(Beginning of Recorded information)

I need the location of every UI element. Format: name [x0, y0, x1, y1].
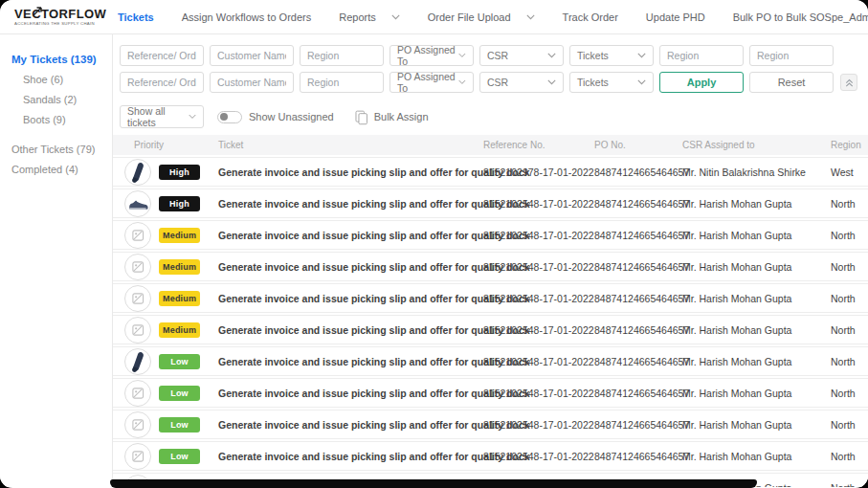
filter-input-customer-name[interactable]: [210, 72, 294, 93]
filter-input-region[interactable]: [749, 45, 834, 66]
csr-assigned-to: Mr. Nitin Balakrishna Shirke: [682, 166, 831, 178]
po-no: 84874124665464657: [594, 388, 682, 399]
table-row[interactable]: Low Generate invoice and issue picking s…: [113, 378, 868, 408]
priority-badge: Medium: [159, 291, 200, 306]
reference-no: 8152102978-17-01-2022: [483, 166, 594, 178]
filter-row-1: PO Assigned To CSR Tickets: [120, 45, 868, 66]
reference-no: 8152102548-17-01-2022: [483, 198, 594, 210]
filter-select-tickets[interactable]: Tickets: [569, 45, 654, 66]
filter-select-csr[interactable]: CSR: [479, 72, 564, 93]
filter-field: [120, 45, 204, 66]
table-row[interactable]: Low Generate invoice and issue picking s…: [113, 410, 868, 439]
sidebar-item-completed-4[interactable]: Completed (4): [0, 160, 112, 180]
main-nav: Tickets Assign Workflows to Orders Repor…: [118, 11, 825, 23]
region-value: North: [831, 388, 868, 399]
sidebar-item-my-tickets-139[interactable]: My Tickets (139): [0, 50, 112, 70]
product-image: [124, 222, 151, 249]
sidebar-item-shoe-6[interactable]: Shoe (6): [0, 70, 112, 90]
table-row[interactable]: High Generate invoice and issue picking …: [113, 157, 868, 187]
table-row[interactable]: Medium Generate invoice and issue pickin…: [113, 315, 868, 344]
region-value: North: [831, 230, 868, 241]
window-shadow: [110, 479, 757, 488]
sidebar-item-other-tickets-79[interactable]: Other Tickets (79): [0, 140, 112, 160]
nav-item-label: Track Order: [563, 11, 618, 23]
sidebar-item-boots-9[interactable]: Boots (9): [0, 110, 112, 130]
nav-item-label: Order File Upload: [428, 11, 511, 23]
filter-input-region[interactable]: [300, 72, 384, 93]
product-image: [124, 443, 151, 470]
col-header-po: PO No.: [594, 140, 682, 150]
nav-item-label: Bulk PO to Bulk SO: [733, 11, 825, 23]
user-menu[interactable]: Spe_Admin: [825, 8, 868, 26]
product-image: [124, 348, 151, 375]
col-header-ticket: Ticket: [218, 140, 483, 150]
priority-cell: Medium: [113, 254, 218, 280]
nav-item-tickets[interactable]: Tickets: [118, 11, 154, 23]
product-image: [124, 285, 151, 312]
show-all-tickets-select[interactable]: Show all tickets: [120, 105, 204, 128]
brand-name: VECTORFLOW: [14, 8, 113, 20]
filter-field: [300, 45, 384, 66]
filters-panel: PO Assigned To CSR Tickets: [120, 45, 868, 93]
apply-button[interactable]: Apply: [659, 72, 744, 93]
nav-item-assign-workflows-to-orders[interactable]: Assign Workflows to Orders: [182, 11, 312, 23]
bulk-assign-button[interactable]: Bulk Assign: [353, 109, 429, 125]
table-row[interactable]: Medium Generate invoice and issue pickin…: [113, 283, 868, 313]
filter-select-label: PO Assigned To: [397, 71, 458, 94]
sneaker-shoe-icon: [125, 191, 150, 216]
image-placeholder-icon: [125, 223, 150, 248]
region-value: North: [831, 198, 868, 210]
user-name: Spe_Admin: [825, 11, 868, 23]
filter-input-region[interactable]: [300, 45, 384, 66]
filter-field: [659, 45, 744, 66]
table-row[interactable]: Low Generate invoice and issue picking s…: [113, 346, 868, 376]
filter-select-label: PO Assigned To: [397, 44, 458, 67]
filter-field: [210, 45, 294, 66]
po-no: 84874124665464657: [594, 451, 682, 462]
priority-cell: Low: [113, 411, 218, 438]
chevron-down-icon: [391, 14, 400, 20]
ticket-text: Generate invoice and issue picking slip …: [218, 388, 483, 399]
filter-select-tickets[interactable]: Tickets: [569, 72, 654, 93]
table-row[interactable]: Medium Generate invoice and issue pickin…: [113, 220, 868, 250]
double-chevron-up-icon: [844, 78, 855, 88]
top-nav-bar: VECTORFLOW ACCELERATING THE SUPPLY CHAIN…: [0, 0, 868, 34]
table-row[interactable]: High Generate invoice and issue picking …: [113, 189, 868, 218]
image-placeholder-icon: [125, 444, 150, 469]
filter-select-label: Tickets: [577, 50, 609, 61]
nav-item-order-file-upload[interactable]: Order File Upload: [428, 11, 535, 23]
priority-cell: Medium: [113, 285, 218, 312]
filter-input-reference-order[interactable]: [120, 45, 204, 66]
reset-button[interactable]: Reset: [749, 72, 834, 93]
table-toolbar: Show all tickets Show Unassigned Bulk As…: [120, 105, 868, 128]
ticket-text: Generate invoice and issue picking slip …: [218, 356, 483, 367]
ticket-text: Generate invoice and issue picking slip …: [218, 451, 483, 462]
priority-cell: Medium: [113, 222, 218, 249]
table-row[interactable]: Low Generate invoice and issue picking s…: [113, 441, 868, 471]
nav-item-update-phd[interactable]: Update PHD: [646, 11, 705, 23]
filter-input-reference-order[interactable]: [120, 72, 204, 93]
po-no: 84874124665464657: [594, 419, 682, 431]
sidebar-item-sandals-2[interactable]: Sandals (2): [0, 90, 112, 110]
filter-input-region[interactable]: [659, 45, 744, 66]
table-row[interactable]: Medium Generate invoice and issue pickin…: [113, 252, 868, 281]
region-value: North: [831, 293, 868, 304]
product-image: [124, 254, 151, 280]
brand-logo[interactable]: VECTORFLOW ACCELERATING THE SUPPLY CHAIN: [0, 8, 113, 27]
collapse-filters-button[interactable]: [840, 74, 857, 91]
nav-item-reports[interactable]: Reports: [339, 11, 400, 23]
image-placeholder-icon: [125, 381, 150, 406]
main-content: PO Assigned To CSR Tickets: [113, 34, 868, 487]
image-placeholder-icon: [125, 255, 150, 279]
reference-no: 8152102548-17-01-2022: [483, 261, 594, 273]
filter-input-customer-name[interactable]: [210, 45, 294, 66]
nav-item-track-order[interactable]: Track Order: [563, 11, 618, 23]
filter-select-csr[interactable]: CSR: [479, 45, 564, 66]
nav-item-bulk-po-to-bulk-so[interactable]: Bulk PO to Bulk SO: [733, 11, 825, 23]
ticket-text: Generate invoice and issue picking slip …: [218, 293, 483, 304]
filter-select-po-assigned-to[interactable]: PO Assigned To: [389, 72, 474, 93]
show-unassigned-toggle[interactable]: [217, 111, 242, 123]
chevron-down-icon: [458, 53, 466, 58]
product-image: [124, 317, 151, 344]
filter-select-po-assigned-to[interactable]: PO Assigned To: [389, 45, 474, 66]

(End of Recorded information)

| What to do |
Scan the entries above for the word "field" and collect each line holding it.

| Answer section |
filter-field: [120, 45, 204, 66]
filter-field: [300, 45, 384, 66]
filter-field: [659, 45, 744, 66]
filter-field: [210, 45, 294, 66]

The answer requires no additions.